Abah Mu’in, sapaan akrabnya, kemudian mengumpamakan jikalau tiba-tiba meteor jatuh ke bumi, atau Allah menghilangkan air dari dalam bumi ini. Maka akan sangat mudah bagi Allah SWT.


Dalam pengajian Tafsir Al-Ibriz karya KH Bisri Mustofa Rembang, Abah Mu’in Abdurrohim menyampaikan sejumlah wasiat dalam menghadapi masa pandemi. Pertama, usai shalat berjamaah jangan sampai tertinggal untuk beristighfar minimal satu kali.


“Bukan karena takut akan pandemi Corona atau takut wafat atau yang lainnya. Tetapi, kita mengakui dengan sepenuh hati bahwa kita adalah makhluk yang banyak dosanya disertai penyerahan diri,” tukasnya.


Kedua, lanjut Abah Mu’in, mentaati pemerintah dengan selalu melaksanakan prokes dengan sebaik-baiknya. Ketiga, jikalau lisan kita nganggur, sedang tidak baca Al-Qur'an, sedang tidak bekerja, atau melakukan hal lainnya, selalu menyibukkan diri dengan bershalawat kepada Nabi Muhammad saw.


Menurut dia, perasaan haru dan rindu nabi saat melantunkan shalawat disebabkan karena dalam diri setiap manusia terdapat bapaknya ruh, yaitu nur Muhammad saw. 

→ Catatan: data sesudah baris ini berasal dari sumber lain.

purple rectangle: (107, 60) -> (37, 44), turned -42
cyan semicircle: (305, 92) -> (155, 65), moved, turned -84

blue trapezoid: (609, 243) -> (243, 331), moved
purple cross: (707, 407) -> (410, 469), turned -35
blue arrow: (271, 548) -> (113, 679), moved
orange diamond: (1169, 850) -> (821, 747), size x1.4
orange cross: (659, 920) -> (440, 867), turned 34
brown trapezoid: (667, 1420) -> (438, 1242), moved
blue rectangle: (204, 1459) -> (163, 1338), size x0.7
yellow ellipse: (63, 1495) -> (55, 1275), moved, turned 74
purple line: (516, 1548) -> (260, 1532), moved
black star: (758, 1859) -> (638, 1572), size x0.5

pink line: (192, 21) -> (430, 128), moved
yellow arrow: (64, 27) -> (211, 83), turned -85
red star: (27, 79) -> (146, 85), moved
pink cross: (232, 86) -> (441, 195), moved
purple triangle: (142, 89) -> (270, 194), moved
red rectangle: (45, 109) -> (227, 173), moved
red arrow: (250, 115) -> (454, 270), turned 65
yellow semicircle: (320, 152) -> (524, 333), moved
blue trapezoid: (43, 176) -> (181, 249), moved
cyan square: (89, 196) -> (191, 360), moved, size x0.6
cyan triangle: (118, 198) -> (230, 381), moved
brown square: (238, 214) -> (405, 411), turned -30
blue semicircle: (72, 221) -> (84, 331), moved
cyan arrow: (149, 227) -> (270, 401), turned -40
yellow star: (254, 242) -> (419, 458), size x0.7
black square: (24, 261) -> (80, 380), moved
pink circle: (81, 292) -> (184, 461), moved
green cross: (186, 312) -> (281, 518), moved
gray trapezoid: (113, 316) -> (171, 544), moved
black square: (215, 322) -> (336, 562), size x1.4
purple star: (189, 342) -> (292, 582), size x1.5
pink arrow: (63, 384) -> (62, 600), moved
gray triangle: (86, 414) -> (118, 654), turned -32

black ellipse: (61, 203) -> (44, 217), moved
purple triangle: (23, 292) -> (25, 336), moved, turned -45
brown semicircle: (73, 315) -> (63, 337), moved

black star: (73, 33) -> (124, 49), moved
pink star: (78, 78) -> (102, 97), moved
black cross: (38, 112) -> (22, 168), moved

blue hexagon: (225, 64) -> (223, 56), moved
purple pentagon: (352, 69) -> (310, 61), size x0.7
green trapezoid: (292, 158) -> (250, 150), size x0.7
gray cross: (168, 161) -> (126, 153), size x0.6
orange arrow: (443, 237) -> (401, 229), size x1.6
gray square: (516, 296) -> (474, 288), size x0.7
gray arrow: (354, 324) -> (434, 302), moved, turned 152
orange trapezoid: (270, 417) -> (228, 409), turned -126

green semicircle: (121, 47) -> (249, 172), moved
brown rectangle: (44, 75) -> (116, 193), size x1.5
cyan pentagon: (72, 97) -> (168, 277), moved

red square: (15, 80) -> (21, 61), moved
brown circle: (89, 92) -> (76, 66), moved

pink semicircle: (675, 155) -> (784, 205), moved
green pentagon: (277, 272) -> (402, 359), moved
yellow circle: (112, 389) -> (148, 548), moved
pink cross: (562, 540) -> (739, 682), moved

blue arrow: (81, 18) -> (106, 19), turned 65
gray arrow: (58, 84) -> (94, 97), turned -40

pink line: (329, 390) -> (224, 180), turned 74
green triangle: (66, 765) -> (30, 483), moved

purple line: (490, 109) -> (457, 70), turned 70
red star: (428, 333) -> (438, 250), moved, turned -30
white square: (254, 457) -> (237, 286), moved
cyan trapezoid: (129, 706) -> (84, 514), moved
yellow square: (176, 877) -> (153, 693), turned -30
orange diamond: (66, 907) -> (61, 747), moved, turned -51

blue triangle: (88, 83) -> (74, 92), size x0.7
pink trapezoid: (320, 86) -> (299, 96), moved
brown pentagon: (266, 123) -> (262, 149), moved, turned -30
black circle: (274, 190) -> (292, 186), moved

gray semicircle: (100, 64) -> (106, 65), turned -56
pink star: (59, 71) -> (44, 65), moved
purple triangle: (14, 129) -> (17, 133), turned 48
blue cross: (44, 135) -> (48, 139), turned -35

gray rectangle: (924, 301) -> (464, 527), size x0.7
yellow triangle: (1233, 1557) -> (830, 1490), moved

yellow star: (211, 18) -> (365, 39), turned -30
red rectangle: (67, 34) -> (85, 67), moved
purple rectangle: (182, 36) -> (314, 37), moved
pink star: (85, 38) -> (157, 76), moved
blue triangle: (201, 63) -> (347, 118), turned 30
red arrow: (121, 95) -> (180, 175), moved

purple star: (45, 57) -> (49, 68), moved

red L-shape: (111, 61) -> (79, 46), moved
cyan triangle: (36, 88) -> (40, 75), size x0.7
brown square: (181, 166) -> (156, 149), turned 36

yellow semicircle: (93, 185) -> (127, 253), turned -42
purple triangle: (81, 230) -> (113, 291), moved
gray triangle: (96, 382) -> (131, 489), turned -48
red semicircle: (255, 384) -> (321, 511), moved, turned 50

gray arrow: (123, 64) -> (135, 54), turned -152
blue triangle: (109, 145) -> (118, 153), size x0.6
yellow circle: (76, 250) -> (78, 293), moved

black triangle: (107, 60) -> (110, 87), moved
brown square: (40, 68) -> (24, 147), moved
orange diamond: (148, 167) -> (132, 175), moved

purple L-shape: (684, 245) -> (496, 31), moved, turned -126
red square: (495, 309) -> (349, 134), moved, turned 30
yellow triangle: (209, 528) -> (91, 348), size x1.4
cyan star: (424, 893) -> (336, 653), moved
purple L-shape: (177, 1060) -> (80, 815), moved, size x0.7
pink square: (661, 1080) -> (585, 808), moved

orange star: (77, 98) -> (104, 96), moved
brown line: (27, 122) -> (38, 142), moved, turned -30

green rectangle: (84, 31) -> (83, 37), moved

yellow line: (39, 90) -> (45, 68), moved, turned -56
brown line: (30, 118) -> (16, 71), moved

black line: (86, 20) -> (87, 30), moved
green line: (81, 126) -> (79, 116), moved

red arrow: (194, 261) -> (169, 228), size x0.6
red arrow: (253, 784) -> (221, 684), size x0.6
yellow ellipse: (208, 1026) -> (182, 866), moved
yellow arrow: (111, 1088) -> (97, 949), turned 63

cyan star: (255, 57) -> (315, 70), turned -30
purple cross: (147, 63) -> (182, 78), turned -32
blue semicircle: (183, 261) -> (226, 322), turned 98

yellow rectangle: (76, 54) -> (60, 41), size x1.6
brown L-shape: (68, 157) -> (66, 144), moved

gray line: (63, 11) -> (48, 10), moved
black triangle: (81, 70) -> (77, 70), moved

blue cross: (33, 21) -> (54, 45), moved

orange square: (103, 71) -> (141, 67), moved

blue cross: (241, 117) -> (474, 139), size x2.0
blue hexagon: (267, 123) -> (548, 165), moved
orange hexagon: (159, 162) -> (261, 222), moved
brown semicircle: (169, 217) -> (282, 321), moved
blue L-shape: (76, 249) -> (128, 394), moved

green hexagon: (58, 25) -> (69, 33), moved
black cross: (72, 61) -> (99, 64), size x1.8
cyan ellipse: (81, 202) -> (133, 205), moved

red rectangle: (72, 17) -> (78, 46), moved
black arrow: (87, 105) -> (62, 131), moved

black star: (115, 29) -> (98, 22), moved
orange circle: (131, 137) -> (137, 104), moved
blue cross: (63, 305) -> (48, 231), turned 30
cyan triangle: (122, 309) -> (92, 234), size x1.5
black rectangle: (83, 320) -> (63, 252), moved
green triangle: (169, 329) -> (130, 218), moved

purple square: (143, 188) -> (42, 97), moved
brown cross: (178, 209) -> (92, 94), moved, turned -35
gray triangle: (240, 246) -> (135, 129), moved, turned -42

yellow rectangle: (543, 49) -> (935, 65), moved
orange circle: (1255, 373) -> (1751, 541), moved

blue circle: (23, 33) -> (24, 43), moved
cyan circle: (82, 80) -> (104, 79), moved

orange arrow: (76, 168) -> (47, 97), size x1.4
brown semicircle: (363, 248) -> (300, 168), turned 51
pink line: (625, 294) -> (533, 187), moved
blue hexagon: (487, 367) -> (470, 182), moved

“Jadi, kalau membaca shalawat menyambung dengan nur Nabi Muhammad, semua alam raya ini juga berasal dari nur Nabi Muhammad,” tambahnya.


Tanda-tanda kiamat
Dalam pengajian tersebut, Abah Mu'in menyampaikan bahwa masa pandemi sekarang ini merupakan sebuah alamat akan sudah sangat dekat kepada hari kiamat.


“Saya nelangsa kalau melihat TV Makkah. Sekarang sudah tidak ada yang tawaf. Paling hanya pekerja dan hanya beberapa saja. Padahal salah satu ciri adanya kiamat adalah tidak adanya orang yang tawaf. Ini merupakan tanda min aqrabis sa'ah,” ungkapnya.  


Di samping itu, Abah Mu'in menyampaikan tiga amalan yang tidak boleh ditinggalkan. Pertama, tidak meninggalkan shalat berjamaah meskipun shalat hanya dengan istri atau anaknya saja. “Asshalatu ma'al jama'ah,” katanya.


Kedua, lanjut dia, harus terus birrul walidain atau selalu berbuat baik terhadap orang tua. Ketiga, memerangi hawa nafsu. Yaitu memerangi diri sendiri, salah satunya malas mengaji atau thalabul ilmi.


“Barang siapa yang keluar rumah untuk mencari ilmu, itu berarti dia sedang berjuang di jalan Allah. Ketika Allah menghendaki kita kembali, maka syahid,” pungkasnya sembari menyitir sebuah hadits nabi.